Crotalaria, commonly known as rattlebox or rattleweed, is a genus of flowering plants that includes a variety of species. Crotalaria spectabilis (Showy Crotalaria) is a flowering plant native to tropical Africa and parts of Asia. The flowers of Crotalaria spectabilis are bell-shaped and can be quite striking, with a vibrant yellow coloration that stands out in garden settings. The plant itself can reach heights of up to several feet, adding to its visual impact. While it’s appreciated for its ornamental value and ability to attract pollinators like bees and butterflies, Crotalaria spectabilis is also known to be toxic to livestock, particularly when consumed in large quantities. The plant contains alkaloids that can be harmful if ingested by animals.
American Black Nightshade
This is pasture weed, sometimes called deadly nightshade, is native to North America. Deadly Nightshade is a very drought hardy plant, so when competition is suppressed by drought, this toxic weed can flourish. American black nightshade, Solanum americanum, is a plant belonging to the Solanaceae family, which includes tomatoes, potatoes, and eggplants. It’s a weedy, annual herb that grows in various environments, including fields, gardens, and disturbed areas, and it’s widespread throughout North and South America.

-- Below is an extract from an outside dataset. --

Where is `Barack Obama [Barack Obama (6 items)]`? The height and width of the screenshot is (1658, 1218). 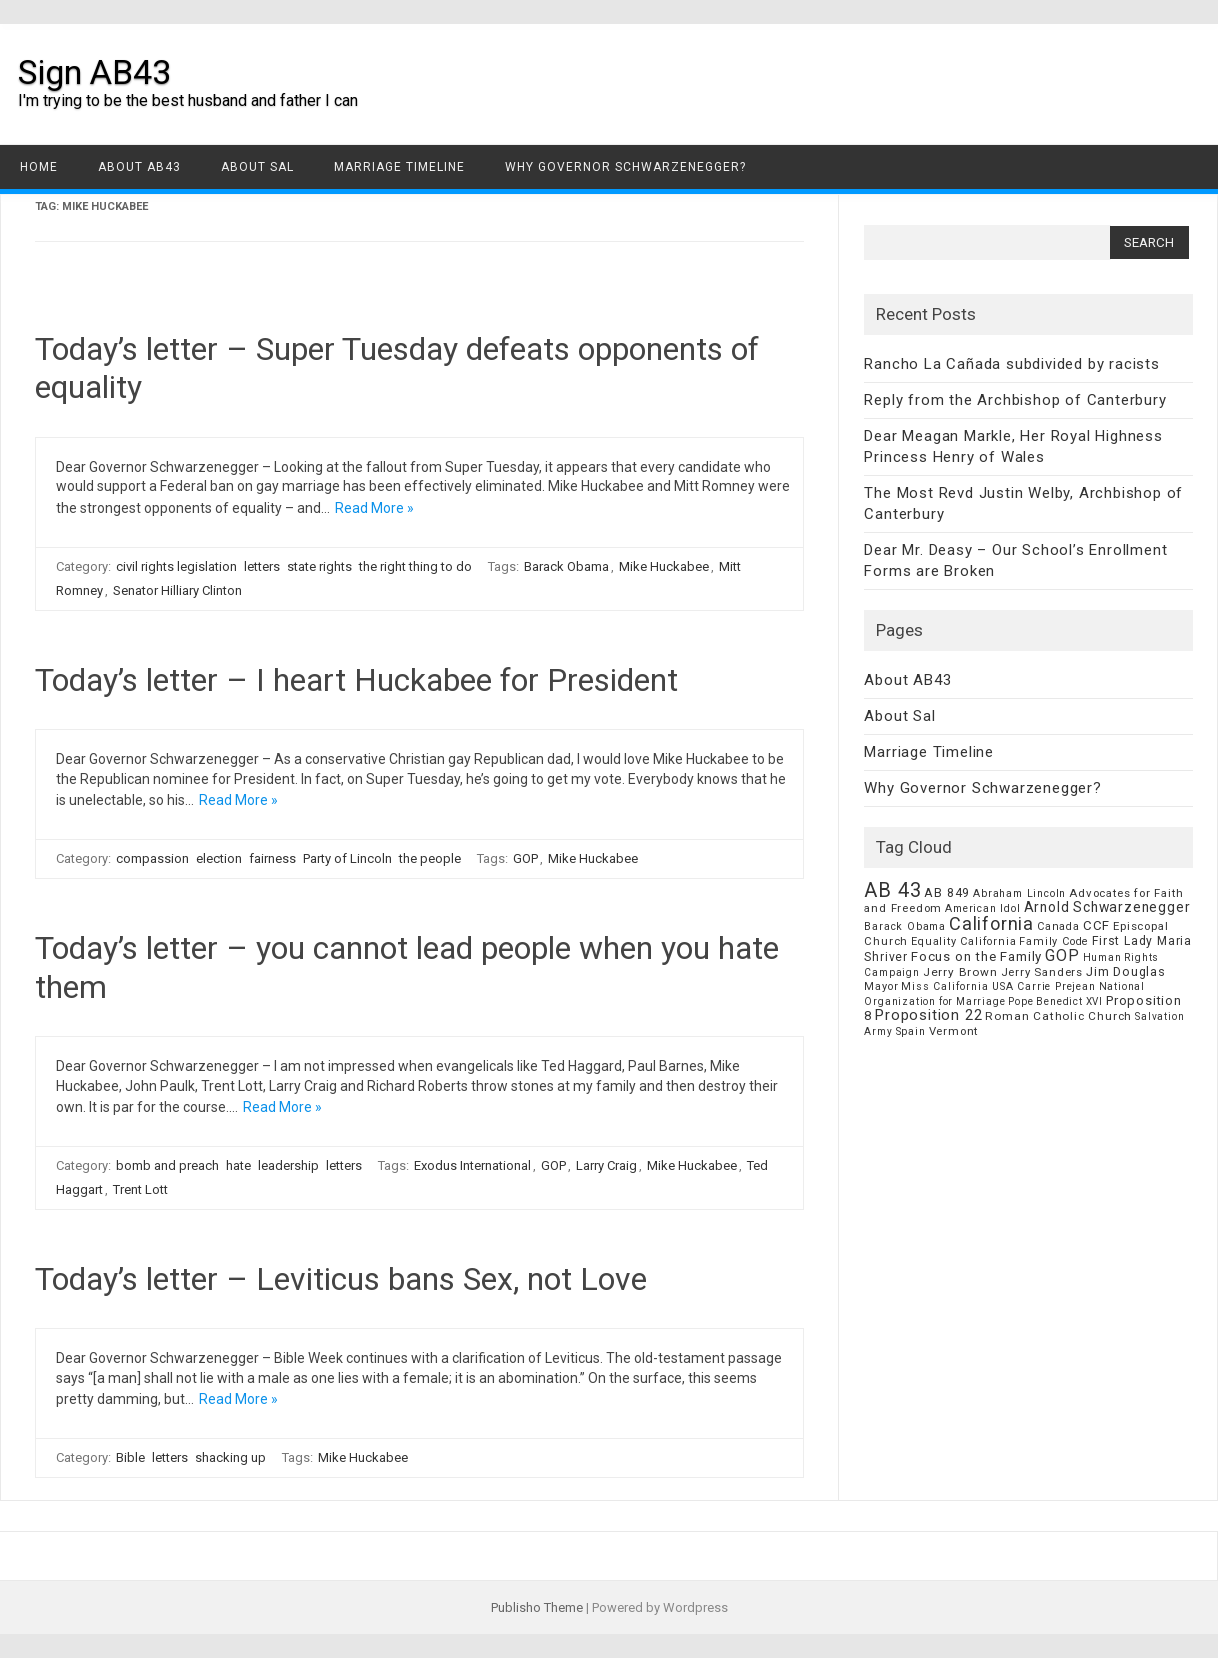 Barack Obama [Barack Obama (6 items)] is located at coordinates (905, 926).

The plant is characterized by its small white flowers and clusters of black or dark purple berries, which resemble small tomatoes. The berries are toxic if consumed in large quantities. They contain solanine, a toxic alkaloid found in other members of the Solanaceae family. This is a pasture weed that livestock producers should be scouting for around fencelines all year long.
Commonly referred to as beefsteak mint, Perilla Mint is a toxic weed that you can find in damp and shady areas of pastures frequented by cattle looking for relief from hot dry conditions. Perilla Mint, scientifically known as Perilla frutescens, is an aromatic herb belonging to the mint family Lamiaceae. Native to East Asia, it’s grown for its culinary uses, ornamental value, and in traditional medicine. Perilla Mint can pose a significant risk to livestock when ingested in large quantities. Perilla Mint toxicity can lead to a condition known as perilla mint poisoning, resulting in symptoms such as respiratory distress, digestive issues, and potentially fatal consequences. Consumption of Perilla Mint can cause severe lung damage in cattle, leading to labored breathing and respiratory distress. In horses, it can result in similar symptoms and can be particularly harmful if consumed consistently over an extended period.
Prevention strategies for livestock produce to deter toxic weed consumption
The best strategy to prevent livestock from consuming toxic weeds is to ensure ample forage is available. When given a better option livestock are much less likely to consume toxic weeds. However, there is still a risk of accidental grazing, or curious livestock. When we have drought conditions and perennial and annual forages are not available in sufficient quantities, producers should supplement their livestock with quality hay, protein and mineral as needed. Additionally, diligent scouting of fields (including fence lines and wooded areas) can prevent toxicity issues and future weed problems.